Following the introduction of The Great Root Bear, the role of the family downsized, so were the names of the burgers. A&W's president started issuing orders to destroy the mascots. Years after the mascots were displaced, several A&W franchise owners kept the statues. In 1983, the Hillsboro Planning Commission declared the Burger Family as an official Cultural Resource. The burgers were renamed in the 1980s, becoming the Deluxe Burgers line, although the chain did a minor reprieve in 2004 by reinstating the Papa Burger as A&W's flagship burger. The other burgers of the former line still exist, but under new names.

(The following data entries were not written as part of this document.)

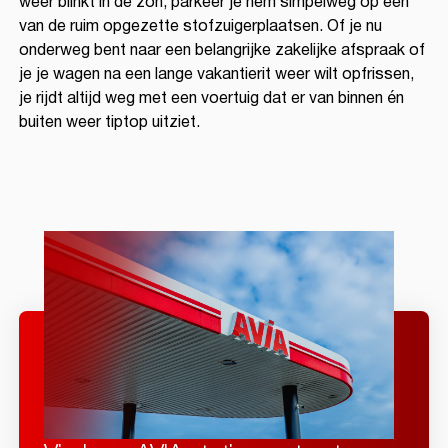
weer blinkt in de zon, parkeer je hem simpelweg op een
van de ruim opgezette stofzuigerplaatsen. Of je nu
onderweg bent naar een belangrijke zakelijke afspraak of
je je wagen na een lange vakantierit weer wilt opfrissen,
je rijdt altijd weg met een voertuig dat er van binnen én
buiten weer tiptop uitziet.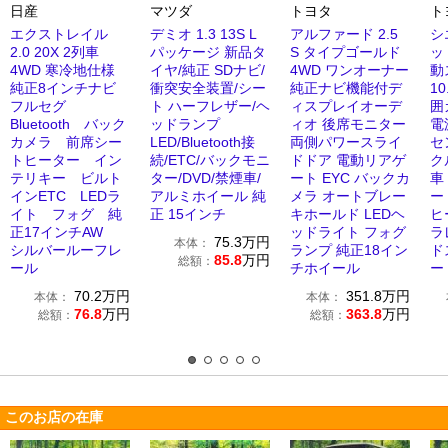
日産
マツダ
トヨタ
ト
エクストレイル
デミオ 1.3 13S L
アルファード 2.5
シ
2.0 20X 2列車
パッケージ 新品タ
S タイプゴールド
ッ
4WD 寒冷地仕様
イヤ/純正 SDナビ/
4WD ワンオーナー
動
純正8インチナビ
衝突安全装置/シー
純正ナビ機能付デ
1
フルセグ
ト ハーフレザー/ヘ
ィスプレイオーデ
囲
Bluetooth バック
ッドランプ
ィオ 後席モニター
電
カメラ 前席シー
LED/Bluetooth接
両側パワースライ
セ
トヒーター イン
続/ETC/バックモニ
ドドア 電動リアゲ
ク
テリキー ビルト
ター/DVD/禁煙車/
ート EYC バックカ
車
インETC LEDラ
アルミホイール 純
メラ オートブレー
ー
イト フォグ 純
正 15インチ
キホールド LEDヘ
ヒ
正17インチAW
ッドライト フォグ
ラ
75.3
万円
本体：
シルバールーフレ
ランプ 純正18イン
ド
85.8
万円
総額：
ール
チホイール
ー
70.2
万円
351.8
万円
本体：
本体：
76.8
万円
363.8
万円
総額：
総額：
このお店の在庫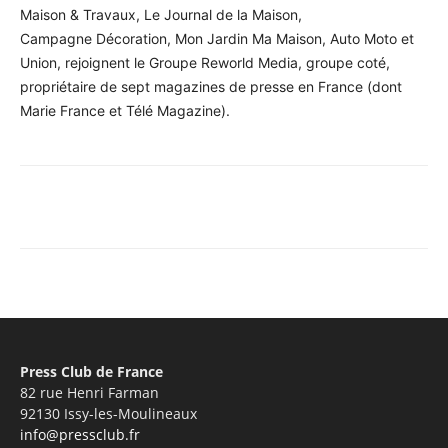
Maison & Travaux, Le Journal de la Maison,
Campagne Décoration, Mon Jardin Ma Maison, Auto Moto et
Union, rejoignent le Groupe Reworld Media, groupe coté,
propriétaire de sept magazines de presse en France (dont
Marie France et Télé Magazine).
Facebook
X
Pinterest
WhatsA
Press Club de France
82 rue Henri Farman
92130 Issy-les-Moulineaux
info@pressclub.fr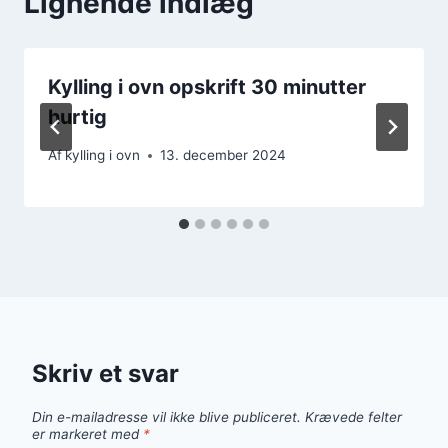
Lignende indlæg
Kylling i ovn opskrift 30 minutter
hurtig
Af
kylling i ovn
13. december 2024
Skriv et svar
Din e-mailadresse vil ikke blive publiceret.
Krævede felter
er markeret med
*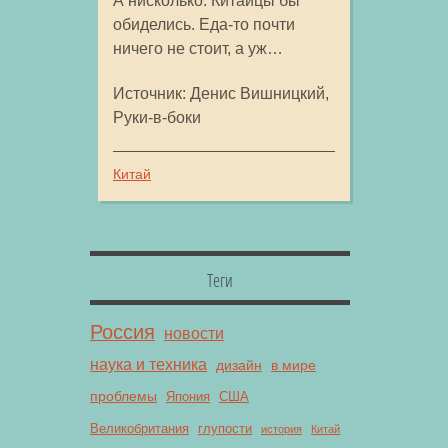
А нисколько. Китайцы бы
обиделись. Еда-то почти
ничего не стоит, а уж…
Источник: Денис Вишницкий,
Руки-в-боки
Китай
Теги
Россия
новости
наука и техника
дизайн
в мире
проблемы
Япония
США
Великобритания
глупости
история
Китай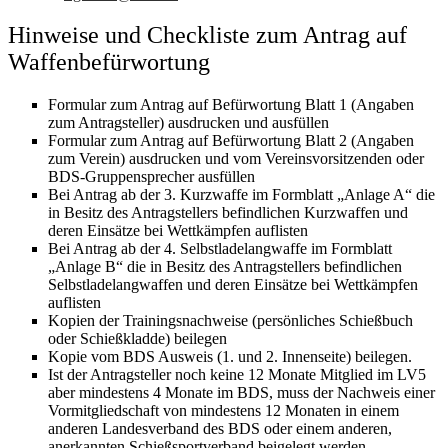
Hinweise und Checkliste zum Antrag auf
Waffenbefürwortung
Formular zum Antrag auf Befürwortung Blatt 1 (Angaben
zum Antragsteller) ausdrucken und ausfüllen
Formular zum Antrag auf Befürwortung Blatt 2 (Angaben
zum Verein) ausdrucken und vom Vereinsvorsitzenden oder
BDS-Gruppensprecher ausfüllen
Bei Antrag ab der 3. Kurzwaffe im Formblatt „Anlage A“ die
in Besitz des Antragstellers befindlichen Kurzwaffen und
deren Einsätze bei Wettkämpfen auflisten
Bei Antrag ab der 4. Selbstladelangwaffe im Formblatt
„Anlage B“ die in Besitz des Antragstellers befindlichen
Selbstladelangwaffen und deren Einsätze bei Wettkämpfen
auflisten
Kopien der Trainingsnachweise (persönliches Schießbuch
oder Schießkladde) beilegen
Kopie vom BDS Ausweis (1. und 2. Innenseite) beilegen.
Ist der Antragsteller noch keine 12 Monate Mitglied im LV5
aber mindestens 4 Monate im BDS, muss der Nachweis einer
Vormitgliedschaft von mindestens 12 Monaten in einem
anderen Landesverband des BDS oder einem anderen,
anerkannten Schießsportverband beigelegt werden.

As of 2025, out of the original 1,100 statues, only 50 are still on display, while there are more believed to be in private collections. Some of the surviving mascots have been repainted for other uses, becoming humanoids or lumberjacks. Damaged statues were later given to private collections.

A&W still holds the copyrights to the mascots, making knock-offs impossible.

==In Canada==
The burger line is still in use in Canada. In 2024, A&W Canada introduced a new advertising campaign involving the abstract concept of the Burger Family but putting it in interpersonal relationships.

Canada also expanded the burger family with the additions of the Grandpa Burger, Grandma Burger, Uncle Burger, Buddy Burger and Sirloin Baby Burger Twins.